- **Try it**:
Print out each record below, unaltered and complete, without its images.

------ Records provided

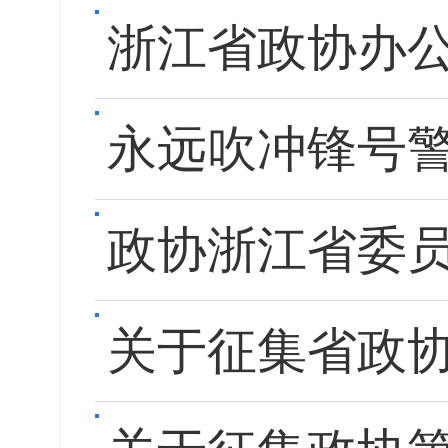
浙江省政协办公
永远吹冲锋号
政协浙江省委
关于征集省政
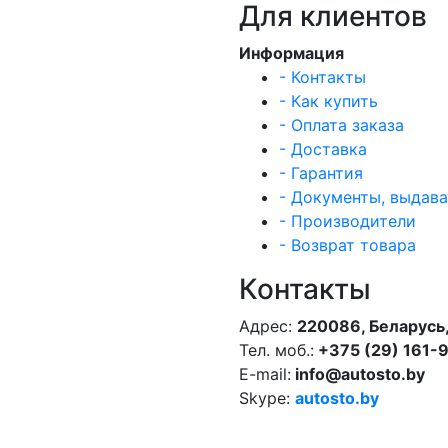
Для клиентов
Информация
- Контакты
- Как купить
- Оплата заказа
- Доставка
- Гарантия
- Документы, выдав
- Производители
- Возврат товара
Контакты
Адрес:
220086, Беларусь,
Тел. моб.:
+375 (29) 161-
E-mail:
info@autosto.by
Skype:
autosto.by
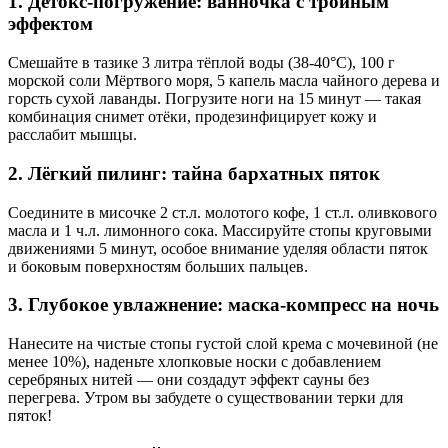
1. Детокс-погружение: ванночка с тройным
эффектом
Смешайте в тазике 3 литра тёплой воды (38-40°C), 100 г
морской соли Мёртвого моря, 5 капель масла чайного дерева и
горсть сухой лаванды. Погрузите ноги на 15 минут — такая
комбинация снимет отёки, продезинфицирует кожу и
расслабит мышцы.
2. Лёгкий пилинг: тайна бархатных пяток
Соедините в мисочке 2 ст.л. молотого кофе, 1 ст.л. оливкового
масла и 1 ч.л. лимонного сока. Массируйте стопы круговыми
движениями 5 минут, особое внимание уделяя области пяток
и боковым поверхностям больших пальцев.
3. Глубокое увлажнение: маска-компресс на ночь
Нанесите на чистые стопы густой слой крема с мочевиной (не
менее 10%), наденьте хлопковые носки с добавлением
серебряных нитей — они создадут эффект сауны без
перегрева. Утром вы забудете о существовании терки для
пяток!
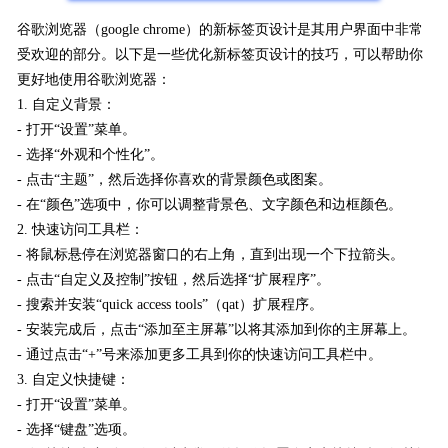
谷歌浏览器（google chrome）的新标签页设计是其用户界面中非常
受欢迎的部分。以下是一些优化新标签页设计的技巧，可以帮助你
更好地使用谷歌浏览器：
1. 自定义背景：
- 打开“设置”菜单。
- 选择“外观和个性化”。
- 点击“主题”，然后选择你喜欢的背景颜色或图案。
- 在“颜色”选项中，你可以调整背景色、文字颜色和边框颜色。
2. 快速访问工具栏：
- 将鼠标悬停在浏览器窗口的右上角，直到出现一个下拉箭头。
- 点击“自定义及控制”按钮，然后选择“扩展程序”。
- 搜索并安装“quick access tools”（qat）扩展程序。
- 安装完成后，点击“添加至主屏幕”以将其添加到你的主屏幕上。
- 通过点击“+”号来添加更多工具到你的快速访问工具栏中。
3. 自定义快捷键：
- 打开“设置”菜单。
- 选择“键盘”选项。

------------

- **Task response**:
浙江省政协办公
永远吹冲锋号
政协浙江省委
关于征集省政
Для клиентов
Информация
- Контакты
- Как купить
- Оплата заказа
- Доставка
- Гарантия
- Документы, выдав
- Производители
- Возврат товара
Контакты
Адрес:
220086, Беларусь,
Тел. моб.:
+375 (29) 161-
E-mail:
info@autosto.by
Skype:
autosto.by
1. Детокс-погружение: ванночка с тройным
эффектом
Смешайте в тазике 3 литра тёплой воды (38-40°C), 100 г
морской соли Мёртвого моря, 5 капель масла чайного дерева и
горсть сухой лаванды. Погрузите ноги на 15 минут — такая
комбинация снимет отёки, продезинфицирует кожу и
расслабит мышцы.
2. Лёгкий пилинг: тайна бархатных пяток
Соедините в мисочке 2 ст.л. молотого кофе, 1 ст.л. оливкового
масла и 1 ч.л. лимонного сока. Массируйте стопы круговыми
движениями 5 минут, особое внимание уделяя области пяток
и боковым поверхностям больших пальцев.
3. Глубокое увлажнение: маска-компресс на ночь
Нанесите на чистые стопы густой слой крема с мочевиной (не
менее 10%), наденьте хлопковые носки с добавлением
серебряных нитей — они создадут эффект сауны без
перегрева. Утром вы забудете о существовании терки для
пяток!
谷歌浏览器（google chrome）的新标签页设计是其用户界面中非常
受欢迎的部分。以下是一些优化新标签页设计的技巧，可以帮助你
更好地使用谷歌浏览器：
1. 自定义背景：
- 打开“设置”菜单。
- 选择“外观和个性化”。
- 点击“主题”，然后选择你喜欢的背景颜色或图案。
- 在“颜色”选项中，你可以调整背景色、文字颜色和边框颜色。
2. 快速访问工具栏：
- 将鼠标悬停在浏览器窗口的右上角，直到出现一个下拉箭头。
- 点击“自定义及控制”按钮，然后选择“扩展程序”。
- 搜索并安装“quick access tools”（qat）扩展程序。
- 安装完成后，点击“添加至主屏幕”以将其添加到你的主屏幕上。
- 通过点击“+”号来添加更多工具到你的快速访问工具栏中。
3. 自定义快捷键：
- 打开“设置”菜单。
- 选择“键盘”选项。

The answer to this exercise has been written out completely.